Alpha-1-antitrypsin deficiency (AATD) is significantly underdiagnosed. The early detection of AATD would enable affected persons to make lifestyle changes such as quitting smoking. It was the aim of the study to determine whether the combination of an awareness program with the offer of a cost-free diagnostic test results in the identification of a significant number of individuals with severe AATD.
We combined a series of measures to promote awareness with the offer of a diagnostic test at no charge. Test blood was applied to a filter paper and sent to our laboratory. The level of AAT was measured by nephelometry, the presence of the S- or Z-allele was determined by PCR, and phenotyping was performed by isoelectric focusing.
During 37 months 17688 testing kits were distributed and 2722 were sent back to our laboratory. We identified 335 patients with severe AATD including 16 individuals with rare genotypes. Prescreening by determining the AAT serum levels by the submitting physician increased the detection rate as compared to similar programs that screened unselected individuals.
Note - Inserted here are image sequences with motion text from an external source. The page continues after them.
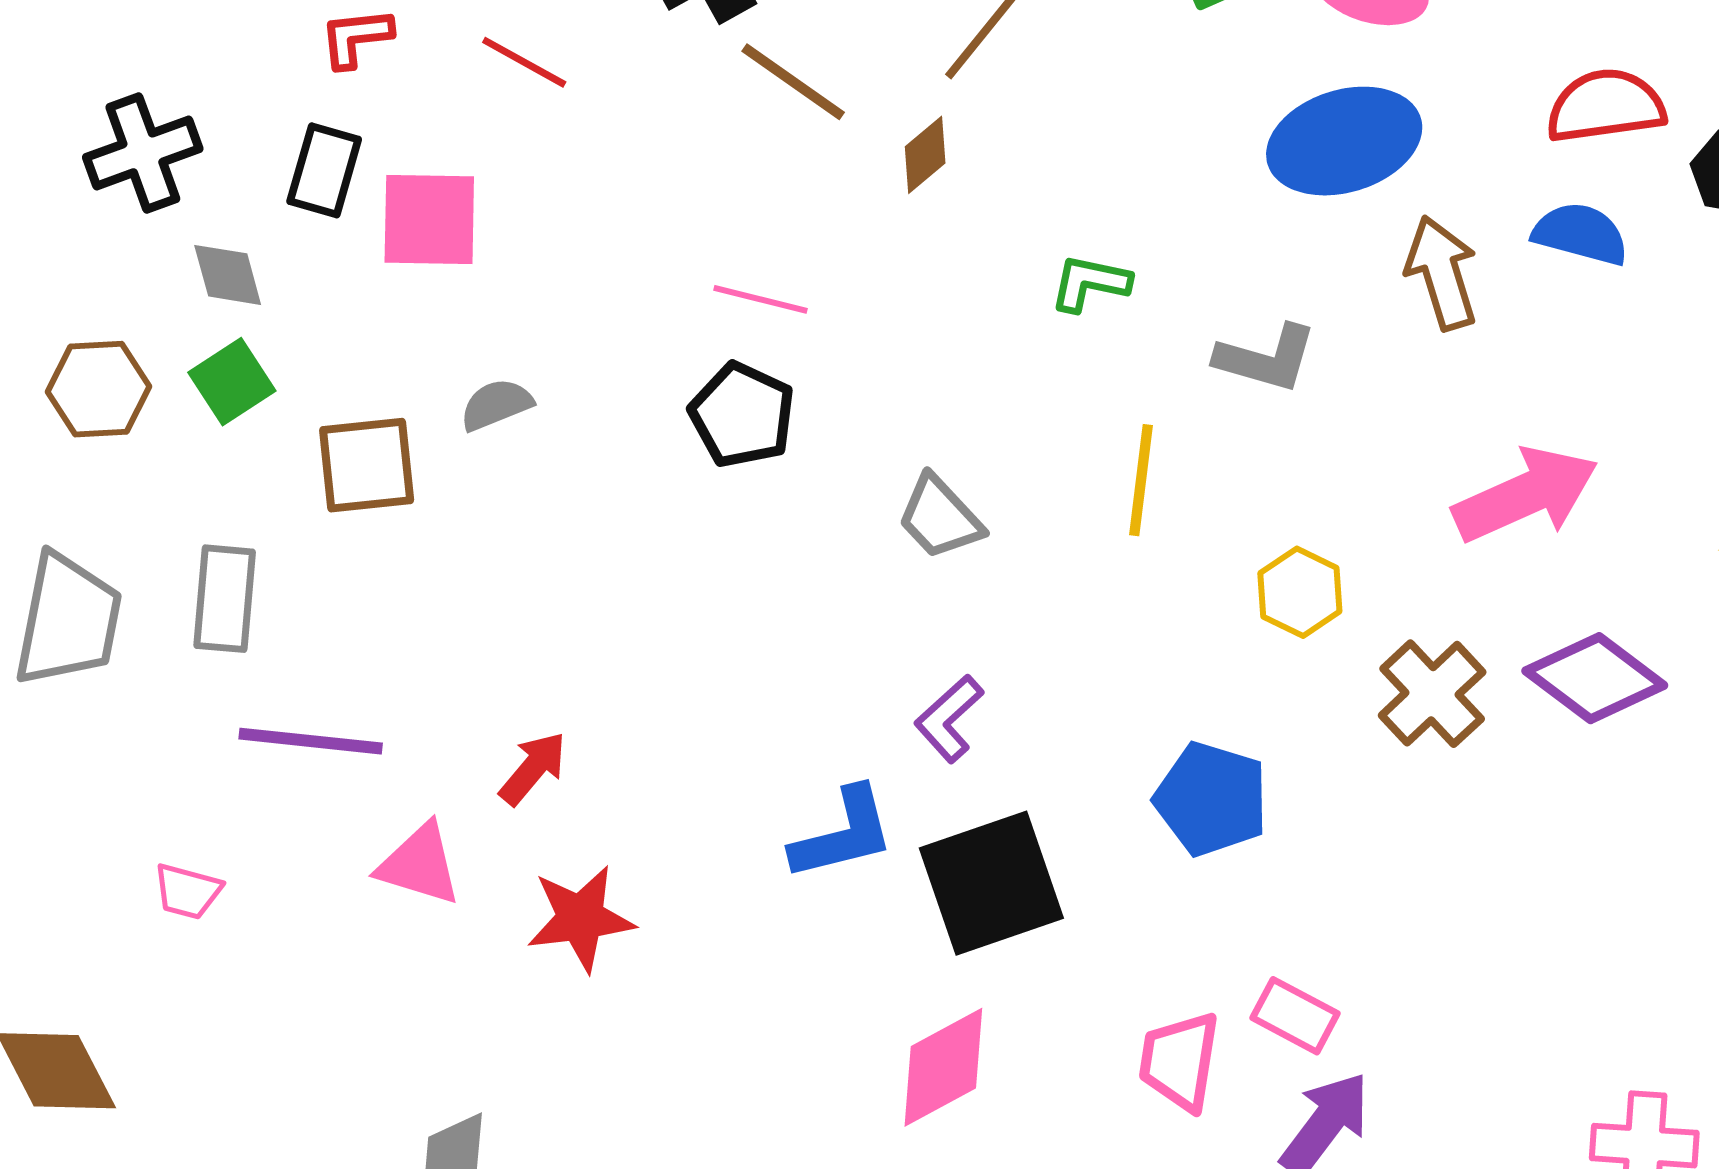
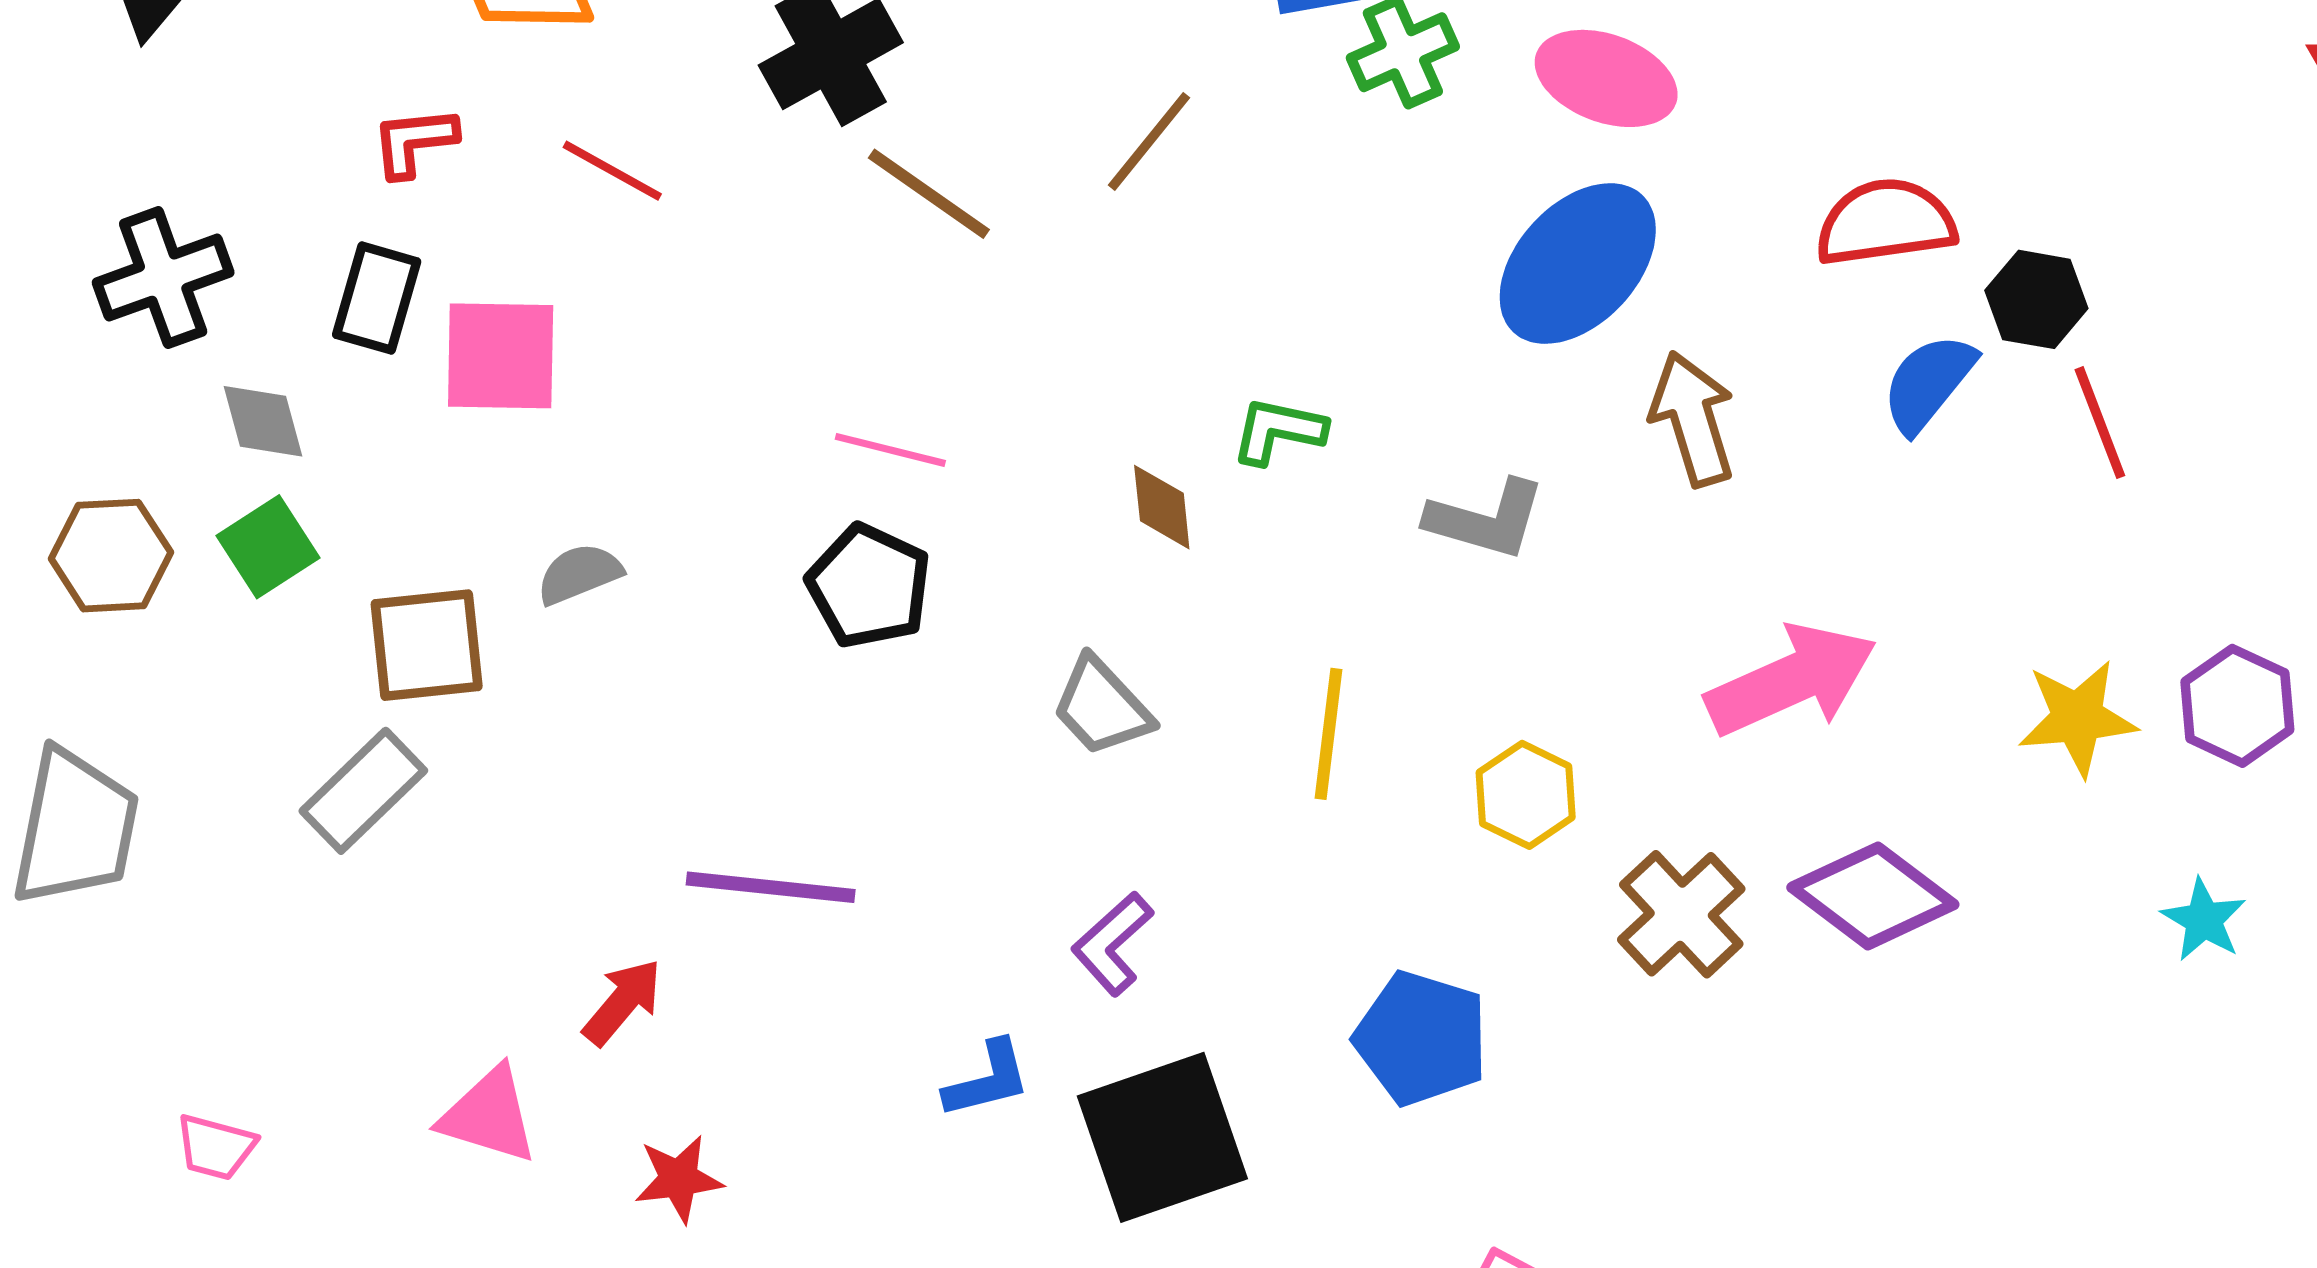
blue ellipse: (1344, 141) -> (1578, 264), turned -30
brown diamond: (925, 155) -> (1162, 507), moved, turned -56
blue semicircle: (1581, 234) -> (1928, 383), moved, turned -66
yellow line: (1141, 480) -> (1329, 734), moved
gray rectangle: (225, 599) -> (363, 791), moved, turned 41
purple line: (311, 741) -> (771, 887), moved
blue L-shape: (843, 834) -> (987, 1079), size x0.7
red star: (581, 918) -> (679, 1179), size x0.7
These data show that the combination of an awareness program with the offer of free diagnostic testing results in the identification of a large number individuals with severe AATD.
α1-抗胰蛋白酶缺乏症(AATD)的诊断明显不足。早期发现AATD可使患者改变生活方式,如戒烟。本研究的目的是确定提高认识项目与提供免费诊断检测相结合是否能识别出大量患有严重AATD的个体。
我们将一系列提高认识的措施与提供免费诊断检测相结合。将检测血样涂在滤纸上并送至我们的实验室。通过比浊法测量AAT水平,通过聚合酶链反应确定S或Z等位基因的存在,并通过等电聚焦进行表型分析。
在37个月内,共发放了17688个检测试剂盒,其中2722个被送回我们的实验室。我们识别出335例严重AATD患者,其中包括16例具有罕见基因型的个体。与筛查未经过挑选个体的类似项目相比,由提交检测样本的医生通过测定AAT血清水平进行预筛查提高了检测率。
这些数据表明,提高认识项目与提供免费诊断检测相结合能够识别出大量患有严重AATD的个体。